Figure 5. Prolonged IGF-1R and GHR repression in cells from NER deficient progeroid mice

(A), Csb^m/m/Xpa^−/−, Csb^m/m and Xpa^−/−, (B) Ercc1^−/−, (C) Xpc^−/− and wt littermate control primary MDFs at early passage were treated with indicated UV doses and samples taken at indicated time points after treatment. IGF-1R and GHR expression levels were evaluated by qPCR and normalized to gTUB and B2M. (FC = fold change compared to untreated controls; *=p<0.05, **=p<0.01, two-tailed t-test, error bars = SD, n=4).

Figure 6. Attenuation of IGF1-R and GHR expression in response to illudin S but not to oxidative damage and ionizing irradiation

Primary MDFs were treated with hydrogen peroxide (A) or ionizing radiation (B) and IGF-1R and GHR expression levels were evaluated after 6 h by qPCR and normalized to gTUB and B2M. p21 expression was included as control for DNA damage response. Illudin S treatment leads to IGF-1R and GHR attenuation in quiescent human fibroblasts (C) and rat neurons (D), normalized to Gapdh and gTUB (C) or Hprt and Gapdh (D) (FC = fold change compared to untreated controls; **=p<0.01, two-tailed t-test, error bars = SD; n=4).
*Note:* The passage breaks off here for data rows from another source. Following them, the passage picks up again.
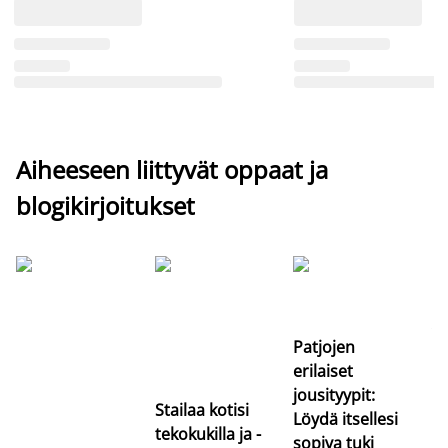
Aiheeseen liittyvät oppaat ja
blogikirjoitukset
Si
uu
va
Patjojen
erilaiset
jousityypit:
Stailaa kotisi
Löydä itsellesi
tekokukilla ja -
sopiva tuki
Figure 7. Repair of persistent CPD lesions alleviates IGF-1R and GHR repression and oxidative stress resistance

A) RNAPIIo protein levels in RNAPIIo specific ChIP using chromatin of crosslinked UV- and non-irradiated confluent chondrocytes (as indicated). B) Slot blot analysis of different amounts of RNAPIIo co-ChIPed DNA (top panel) and input crosslinked DNA (lower panel) spotted at the same membrane using a CPD specific antibody (representative experiment shown). CPD and 6-4PP photolyase transgenic MEFs (C) or a CPD photolyase transgenic CS1AN human CS cell line (D) were UV treated and then either photoreactivated (PR) for 1h or kept in the dark (non-PR). IGF-1R and GHR expression levels were determined 6h post treatment and normalized to Gapdh, gTUB and Hprt. Removal of CPDs was assessed with an anti-CPD antibody (D, upper panel; scale bar 10µm) showing presence of CPDs in CSB cells and complete CPD repair after PR (6h post treatment, 1h PR). E) CS1AN cells carrying a CPD-photolyase trangene were treated with UV and either for 1h PR or left in the dark. 12h post UV exposure cells were treated with indicated doses of hydrogen peroxide. Relative survival was determined by comparing cell numbers after 72h to non-H₂O₂ treated controls (FC = fold change compared to untreated controls; *=p<0.05, **=p<0.01, two-tailed t-test, error bars = SD, n=4).

Figure 8. Stochastic DNA damage resulting from extrinsic and intrinsic sources contributes to cancer and aging

Transcription-coupled sensing of persistent damages acts in differentiated as well as dividing cells and represses the somatotropic axis. Reduced IGF-1R and GHR activity acts tumor suppressive by reducing cellular survival and growth and induces a longevity assuring stress response. Excessive damage, however, leads to loss of cellular reserves and to aging (gray). TCR defects lead to rapid accumulation of damage in active genes resulting in progeroid syndromes. GGR defects lead to failures to repair damages in other regions of the genome, which, in contrast to transcription-coupled somatotropic attenuation, gives rise to mutations and consequently to cancer (red).